In the records below, find the line that contains "Das Gewisse Etwas – Film (2026)" and the line that contains "преимущество – быстродействие, ведь", then retype exactly those two lines and every line between them.

____

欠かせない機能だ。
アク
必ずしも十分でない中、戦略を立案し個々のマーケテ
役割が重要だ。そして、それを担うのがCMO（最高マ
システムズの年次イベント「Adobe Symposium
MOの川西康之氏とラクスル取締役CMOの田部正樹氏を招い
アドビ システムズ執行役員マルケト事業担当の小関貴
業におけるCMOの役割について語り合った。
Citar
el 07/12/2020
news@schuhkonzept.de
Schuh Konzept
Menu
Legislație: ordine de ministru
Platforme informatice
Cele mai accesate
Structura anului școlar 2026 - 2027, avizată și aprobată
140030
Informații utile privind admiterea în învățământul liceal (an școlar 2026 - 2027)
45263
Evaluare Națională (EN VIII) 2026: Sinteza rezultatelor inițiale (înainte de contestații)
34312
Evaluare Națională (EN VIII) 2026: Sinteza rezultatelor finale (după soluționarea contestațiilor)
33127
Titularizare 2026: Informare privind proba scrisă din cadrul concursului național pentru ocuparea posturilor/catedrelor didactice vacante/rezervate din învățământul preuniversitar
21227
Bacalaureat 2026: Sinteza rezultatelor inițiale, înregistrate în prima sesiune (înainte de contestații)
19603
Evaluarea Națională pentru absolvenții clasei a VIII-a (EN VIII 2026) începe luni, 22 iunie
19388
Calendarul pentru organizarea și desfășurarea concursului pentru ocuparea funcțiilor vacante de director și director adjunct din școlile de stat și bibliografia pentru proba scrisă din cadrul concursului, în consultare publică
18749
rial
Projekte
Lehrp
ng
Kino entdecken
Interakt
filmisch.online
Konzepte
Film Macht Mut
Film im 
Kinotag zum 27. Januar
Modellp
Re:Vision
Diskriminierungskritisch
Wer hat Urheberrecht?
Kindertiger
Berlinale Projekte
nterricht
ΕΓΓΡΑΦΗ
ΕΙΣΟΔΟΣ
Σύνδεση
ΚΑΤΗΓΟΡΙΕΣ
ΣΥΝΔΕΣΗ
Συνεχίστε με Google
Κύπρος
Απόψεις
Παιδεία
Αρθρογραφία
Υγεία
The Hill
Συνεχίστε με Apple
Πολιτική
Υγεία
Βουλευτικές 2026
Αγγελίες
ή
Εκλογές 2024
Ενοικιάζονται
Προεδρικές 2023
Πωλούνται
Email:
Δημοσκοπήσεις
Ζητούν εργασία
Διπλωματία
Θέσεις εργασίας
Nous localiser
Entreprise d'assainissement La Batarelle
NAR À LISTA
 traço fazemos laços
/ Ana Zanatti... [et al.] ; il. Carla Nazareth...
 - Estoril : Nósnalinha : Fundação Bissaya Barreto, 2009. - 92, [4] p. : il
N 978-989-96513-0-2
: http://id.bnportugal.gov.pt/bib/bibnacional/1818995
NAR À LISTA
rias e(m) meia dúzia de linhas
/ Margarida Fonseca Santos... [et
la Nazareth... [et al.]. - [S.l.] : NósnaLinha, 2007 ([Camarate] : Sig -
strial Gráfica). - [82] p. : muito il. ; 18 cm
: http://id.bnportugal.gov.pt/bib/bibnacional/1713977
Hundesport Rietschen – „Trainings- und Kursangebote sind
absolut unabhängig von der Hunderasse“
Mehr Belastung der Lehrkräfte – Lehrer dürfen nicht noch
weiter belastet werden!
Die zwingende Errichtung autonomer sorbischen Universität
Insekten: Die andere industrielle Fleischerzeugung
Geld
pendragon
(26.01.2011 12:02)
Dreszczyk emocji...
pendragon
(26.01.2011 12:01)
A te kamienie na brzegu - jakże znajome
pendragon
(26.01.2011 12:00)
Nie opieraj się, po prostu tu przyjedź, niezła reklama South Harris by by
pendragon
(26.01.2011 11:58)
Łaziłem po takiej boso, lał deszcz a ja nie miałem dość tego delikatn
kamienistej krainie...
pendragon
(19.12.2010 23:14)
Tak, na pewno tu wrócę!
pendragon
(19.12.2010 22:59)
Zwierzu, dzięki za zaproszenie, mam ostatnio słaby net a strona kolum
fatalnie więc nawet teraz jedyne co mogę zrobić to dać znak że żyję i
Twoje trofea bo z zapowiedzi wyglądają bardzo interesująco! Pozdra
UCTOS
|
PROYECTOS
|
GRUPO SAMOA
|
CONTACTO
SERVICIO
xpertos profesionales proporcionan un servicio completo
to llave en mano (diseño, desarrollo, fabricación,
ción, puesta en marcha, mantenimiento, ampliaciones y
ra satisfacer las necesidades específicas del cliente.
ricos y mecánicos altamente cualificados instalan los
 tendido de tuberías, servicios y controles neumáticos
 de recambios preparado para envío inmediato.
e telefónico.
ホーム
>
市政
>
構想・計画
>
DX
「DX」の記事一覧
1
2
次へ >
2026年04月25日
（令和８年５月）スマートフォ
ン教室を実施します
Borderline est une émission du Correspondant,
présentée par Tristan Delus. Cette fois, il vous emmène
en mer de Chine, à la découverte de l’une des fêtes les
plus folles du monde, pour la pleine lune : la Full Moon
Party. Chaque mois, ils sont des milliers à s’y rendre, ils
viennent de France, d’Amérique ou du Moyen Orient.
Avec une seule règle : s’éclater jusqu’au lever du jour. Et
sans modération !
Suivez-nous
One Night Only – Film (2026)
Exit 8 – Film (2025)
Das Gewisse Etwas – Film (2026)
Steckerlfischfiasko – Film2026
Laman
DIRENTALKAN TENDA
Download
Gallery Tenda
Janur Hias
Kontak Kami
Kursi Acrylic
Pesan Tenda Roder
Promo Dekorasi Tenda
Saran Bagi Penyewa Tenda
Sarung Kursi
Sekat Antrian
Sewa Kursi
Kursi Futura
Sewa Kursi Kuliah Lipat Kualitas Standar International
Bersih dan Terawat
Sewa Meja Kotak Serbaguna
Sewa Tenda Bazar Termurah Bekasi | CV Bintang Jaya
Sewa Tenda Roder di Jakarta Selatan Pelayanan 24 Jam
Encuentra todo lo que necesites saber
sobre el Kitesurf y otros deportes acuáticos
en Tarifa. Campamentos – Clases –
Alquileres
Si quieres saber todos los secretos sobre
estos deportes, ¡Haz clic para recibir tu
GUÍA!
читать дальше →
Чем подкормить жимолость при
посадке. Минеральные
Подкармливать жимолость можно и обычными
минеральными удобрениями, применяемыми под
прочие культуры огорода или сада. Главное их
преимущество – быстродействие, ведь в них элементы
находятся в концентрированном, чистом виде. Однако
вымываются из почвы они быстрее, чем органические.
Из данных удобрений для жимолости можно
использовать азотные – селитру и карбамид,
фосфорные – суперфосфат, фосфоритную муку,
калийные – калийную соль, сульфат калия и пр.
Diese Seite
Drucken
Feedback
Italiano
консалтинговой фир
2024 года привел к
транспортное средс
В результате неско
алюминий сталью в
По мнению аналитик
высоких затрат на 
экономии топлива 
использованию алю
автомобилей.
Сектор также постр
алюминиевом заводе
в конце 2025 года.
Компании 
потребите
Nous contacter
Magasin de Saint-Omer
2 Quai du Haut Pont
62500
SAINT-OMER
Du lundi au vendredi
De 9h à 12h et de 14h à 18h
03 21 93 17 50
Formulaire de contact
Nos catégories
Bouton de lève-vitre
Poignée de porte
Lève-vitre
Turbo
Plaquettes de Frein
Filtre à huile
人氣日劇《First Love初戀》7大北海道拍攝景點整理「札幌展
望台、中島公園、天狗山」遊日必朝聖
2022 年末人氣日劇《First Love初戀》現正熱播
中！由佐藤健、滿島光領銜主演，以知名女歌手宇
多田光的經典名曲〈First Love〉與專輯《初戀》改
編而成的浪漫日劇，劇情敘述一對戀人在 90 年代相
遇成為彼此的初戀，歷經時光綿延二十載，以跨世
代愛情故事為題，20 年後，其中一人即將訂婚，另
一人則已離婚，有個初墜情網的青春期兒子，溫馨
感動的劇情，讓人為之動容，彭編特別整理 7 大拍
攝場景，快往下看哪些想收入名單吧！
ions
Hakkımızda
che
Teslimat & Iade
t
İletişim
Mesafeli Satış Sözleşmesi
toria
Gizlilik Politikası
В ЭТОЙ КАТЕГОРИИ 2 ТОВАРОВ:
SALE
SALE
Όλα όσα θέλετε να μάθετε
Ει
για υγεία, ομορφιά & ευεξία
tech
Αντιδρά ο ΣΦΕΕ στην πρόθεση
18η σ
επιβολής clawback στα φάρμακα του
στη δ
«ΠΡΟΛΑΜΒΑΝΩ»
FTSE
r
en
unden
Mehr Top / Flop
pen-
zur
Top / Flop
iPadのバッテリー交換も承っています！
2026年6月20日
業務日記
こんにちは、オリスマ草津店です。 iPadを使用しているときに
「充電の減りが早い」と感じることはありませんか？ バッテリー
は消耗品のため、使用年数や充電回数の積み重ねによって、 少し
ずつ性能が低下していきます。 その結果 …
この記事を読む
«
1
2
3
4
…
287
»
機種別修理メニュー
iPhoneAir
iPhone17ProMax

____

• _Written solution_
Das Gewisse Etwas – Film (2026)
Steckerlfischfiasko – Film2026
Laman
DIRENTALKAN TENDA
Download
Gallery Tenda
Janur Hias
Kontak Kami
Kursi Acrylic
Pesan Tenda Roder
Promo Dekorasi Tenda
Saran Bagi Penyewa Tenda
Sarung Kursi
Sekat Antrian
Sewa Kursi
Kursi Futura
Sewa Kursi Kuliah Lipat Kualitas Standar International
Bersih dan Terawat
Sewa Meja Kotak Serbaguna
Sewa Tenda Bazar Termurah Bekasi | CV Bintang Jaya
Sewa Tenda Roder di Jakarta Selatan Pelayanan 24 Jam
Encuentra todo lo que necesites saber
sobre el Kitesurf y otros deportes acuáticos
en Tarifa. Campamentos – Clases –
Alquileres
Si quieres saber todos los secretos sobre
estos deportes, ¡Haz clic para recibir tu
GUÍA!
читать дальше →
Чем подкормить жимолость при
посадке. Минеральные
Подкармливать жимолость можно и обычными
минеральными удобрениями, применяемыми под
прочие культуры огорода или сада. Главное их
преимущество – быстродействие, ведь в них элементы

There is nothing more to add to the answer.